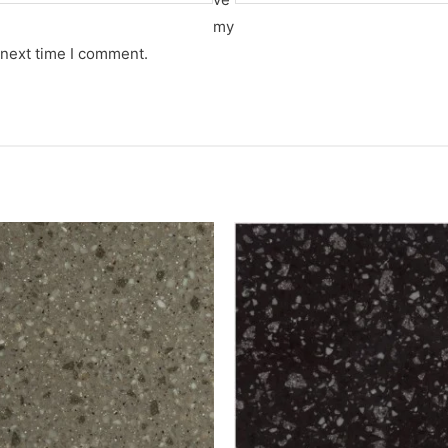
my
 next time I comment.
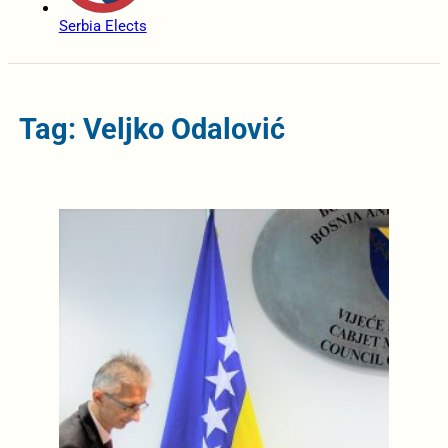
Serbia Elects
Tag: Veljko Odalović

**Directions**
Retype the lines starting with the one that holds "next time I comment." and ending with the last line of the data above, both included; skip the pictures.

**Answer for this exercise**
 next time I comment.
Serbia Elects
Tag: Veljko Odalović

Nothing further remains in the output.